▸ **Exercise description**:
Every line from the one with "Technologie" up to and including the one with "200021 ORIUNDA DO PREGÃO PRESENCIAL Nº" is to be output exactly as it appears below; pictures are not.

(Saved entries)

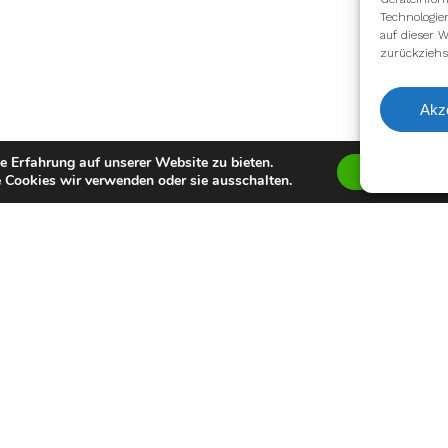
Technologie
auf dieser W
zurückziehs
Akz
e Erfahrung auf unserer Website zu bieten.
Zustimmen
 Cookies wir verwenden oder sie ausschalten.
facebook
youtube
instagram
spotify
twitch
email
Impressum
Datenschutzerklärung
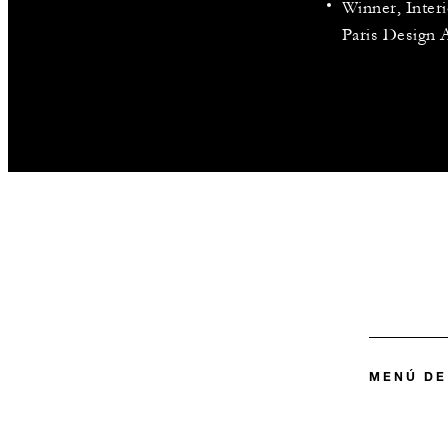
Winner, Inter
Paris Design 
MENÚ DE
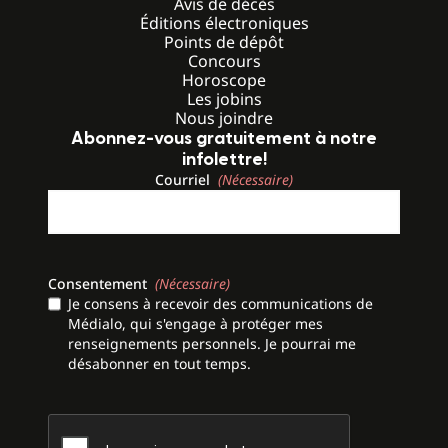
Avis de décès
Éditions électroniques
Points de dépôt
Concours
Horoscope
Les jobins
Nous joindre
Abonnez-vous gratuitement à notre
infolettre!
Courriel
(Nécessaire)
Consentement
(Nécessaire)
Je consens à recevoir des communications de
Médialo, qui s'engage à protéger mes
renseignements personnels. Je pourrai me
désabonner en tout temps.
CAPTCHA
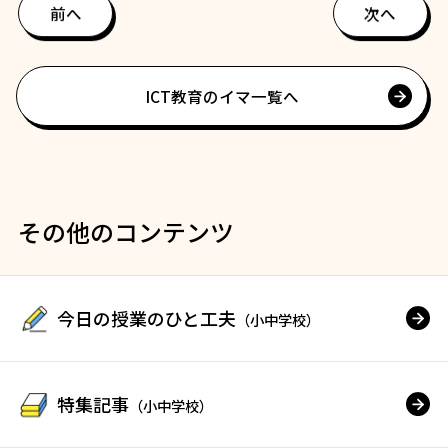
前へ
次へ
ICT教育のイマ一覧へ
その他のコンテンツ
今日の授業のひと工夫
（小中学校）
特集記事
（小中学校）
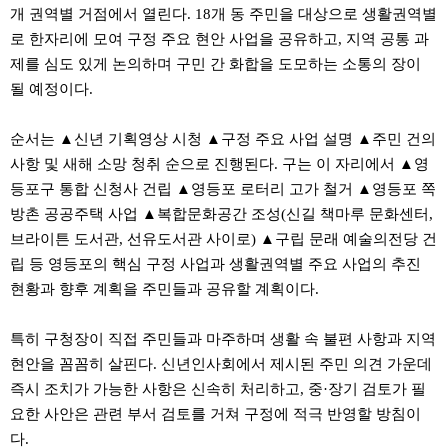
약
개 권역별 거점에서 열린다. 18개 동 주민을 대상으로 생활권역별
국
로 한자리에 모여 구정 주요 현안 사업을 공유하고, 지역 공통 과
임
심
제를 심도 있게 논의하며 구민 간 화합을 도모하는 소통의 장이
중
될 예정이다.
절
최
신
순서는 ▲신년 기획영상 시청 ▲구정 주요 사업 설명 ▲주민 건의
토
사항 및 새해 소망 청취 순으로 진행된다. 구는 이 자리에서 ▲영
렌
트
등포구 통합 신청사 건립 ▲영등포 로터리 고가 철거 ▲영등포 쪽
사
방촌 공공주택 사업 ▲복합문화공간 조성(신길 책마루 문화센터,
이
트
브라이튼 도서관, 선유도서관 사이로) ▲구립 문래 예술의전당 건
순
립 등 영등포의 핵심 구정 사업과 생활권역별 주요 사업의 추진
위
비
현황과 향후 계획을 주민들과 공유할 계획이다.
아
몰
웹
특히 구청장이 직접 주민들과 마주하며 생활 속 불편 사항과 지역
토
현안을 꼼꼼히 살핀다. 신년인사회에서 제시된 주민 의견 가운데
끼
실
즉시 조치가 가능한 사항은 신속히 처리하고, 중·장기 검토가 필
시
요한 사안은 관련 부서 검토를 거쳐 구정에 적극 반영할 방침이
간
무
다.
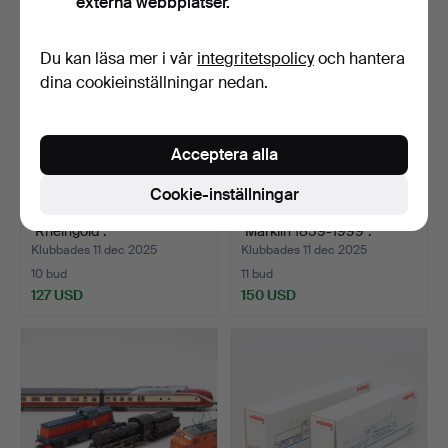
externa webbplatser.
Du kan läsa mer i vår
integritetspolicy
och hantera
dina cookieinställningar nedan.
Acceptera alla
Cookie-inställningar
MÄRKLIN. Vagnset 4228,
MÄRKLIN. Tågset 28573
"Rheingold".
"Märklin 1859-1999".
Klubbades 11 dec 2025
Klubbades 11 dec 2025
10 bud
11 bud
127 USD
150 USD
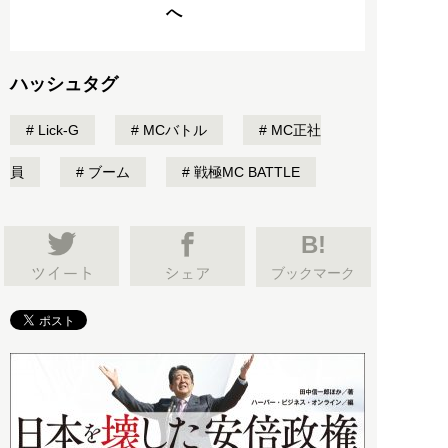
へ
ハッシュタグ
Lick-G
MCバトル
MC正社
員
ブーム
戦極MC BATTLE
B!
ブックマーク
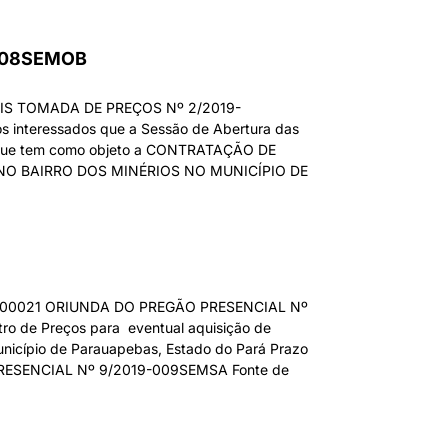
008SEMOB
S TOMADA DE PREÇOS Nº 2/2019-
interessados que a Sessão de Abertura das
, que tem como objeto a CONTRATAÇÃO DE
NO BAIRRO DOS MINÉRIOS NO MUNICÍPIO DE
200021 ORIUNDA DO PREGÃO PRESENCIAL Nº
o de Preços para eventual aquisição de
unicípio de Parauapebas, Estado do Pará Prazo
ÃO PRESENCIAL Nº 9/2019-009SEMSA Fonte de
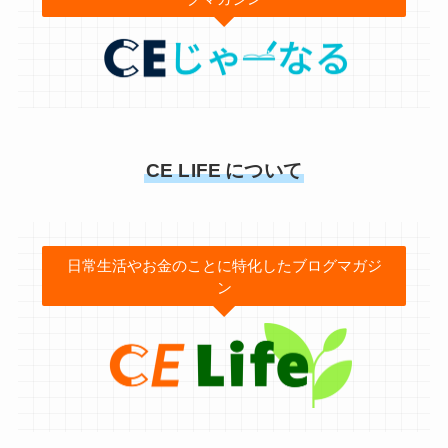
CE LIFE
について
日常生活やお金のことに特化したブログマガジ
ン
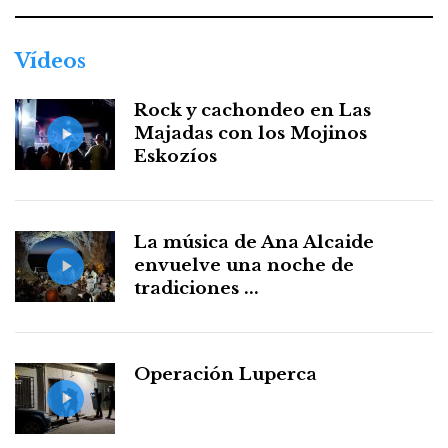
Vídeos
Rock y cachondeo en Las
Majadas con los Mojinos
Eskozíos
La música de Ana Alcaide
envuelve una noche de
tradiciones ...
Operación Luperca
* * *
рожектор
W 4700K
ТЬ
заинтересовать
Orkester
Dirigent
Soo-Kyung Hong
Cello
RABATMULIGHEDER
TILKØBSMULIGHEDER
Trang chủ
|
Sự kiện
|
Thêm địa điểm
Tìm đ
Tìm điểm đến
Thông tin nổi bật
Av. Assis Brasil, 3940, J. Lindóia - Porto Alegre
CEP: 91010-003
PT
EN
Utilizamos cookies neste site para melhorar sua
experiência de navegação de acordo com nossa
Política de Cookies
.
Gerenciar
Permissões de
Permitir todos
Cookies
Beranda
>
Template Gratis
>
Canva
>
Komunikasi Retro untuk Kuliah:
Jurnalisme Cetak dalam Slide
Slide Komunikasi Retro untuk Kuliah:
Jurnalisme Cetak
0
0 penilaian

▸ **Output of the task**:
Technologie
auf dieser W
zurückziehs
Akz
e Erfahrung auf unserer Website zu bieten.
Zustimmen
 Cookies wir verwenden oder sie ausschalten.
facebook
youtube
instagram
spotify
twitch
email
Impressum
Datenschutzerklärung
Winner, Inter
Paris Design 
MENÚ DE
Avis de décès
Éditions électroniques
Points de dépôt
Concours
Horoscope
Les jobins
Nous joindre
Abonnez-vous gratuitement à notre
infolettre!
Courriel
(Nécessaire)
Consentement
(Nécessaire)
Je consens à recevoir des communications de
Médialo, qui s'engage à protéger mes
renseignements personnels. Je pourrai me
désabonner en tout temps.
CAPTCHA
前へ
次へ
ICT教育のイマ一覧へ
その他のコンテンツ
今日の授業のひと工夫
（小中学校）
特集記事
（小中学校）
약
개 권역별 거점에서 열린다. 18개 동 주민을 대상으로 생활권역별
국
로 한자리에 모여 구정 주요 현안 사업을 공유하고, 지역 공통 과
임
심
제를 심도 있게 논의하며 구민 간 화합을 도모하는 소통의 장이
중
될 예정이다.
절
최
신
순서는 ▲신년 기획영상 시청 ▲구정 주요 사업 설명 ▲주민 건의
토
사항 및 새해 소망 청취 순으로 진행된다. 구는 이 자리에서 ▲영
렌
트
등포구 통합 신청사 건립 ▲영등포 로터리 고가 철거 ▲영등포 쪽
사
방촌 공공주택 사업 ▲복합문화공간 조성(신길 책마루 문화센터,
이
트
브라이튼 도서관, 선유도서관 사이로) ▲구립 문래 예술의전당 건
순
립 등 영등포의 핵심 구정 사업과 생활권역별 주요 사업의 추진
위
비
현황과 향후 계획을 주민들과 공유할 계획이다.
아
몰
웹
특히 구청장이 직접 주민들과 마주하며 생활 속 불편 사항과 지역
토
현안을 꼼꼼히 살핀다. 신년인사회에서 제시된 주민 의견 가운데
끼
실
즉시 조치가 가능한 사항은 신속히 처리하고, 중·장기 검토가 필
시
요한 사안은 관련 부서 검토를 거쳐 구정에 적극 반영할 방침이
간
무
다.
externa webbplatser.
Du kan läsa mer i vår
integritetspolicy
och hantera
dina cookieinställningar nedan.
Acceptera alla
Cookie-inställningar
MÄRKLIN. Vagnset 4228,
MÄRKLIN. Tågset 28573
"Rheingold".
"Märklin 1859-1999".
Klubbades 11 dec 2025
Klubbades 11 dec 2025
10 bud
11 bud
127 USD
150 USD
へ
ハッシュタグ
Lick-G
MCバトル
MC正社
員
ブーム
戦極MC BATTLE
B!
ブックマーク
008SEMOB
S TOMADA DE PREÇOS Nº 2/2019-
interessados que a Sessão de Abertura das
, que tem como objeto a CONTRATAÇÃO DE
NO BAIRRO DOS MINÉRIOS NO MUNICÍPIO DE
200021 ORIUNDA DO PREGÃO PRESENCIAL Nº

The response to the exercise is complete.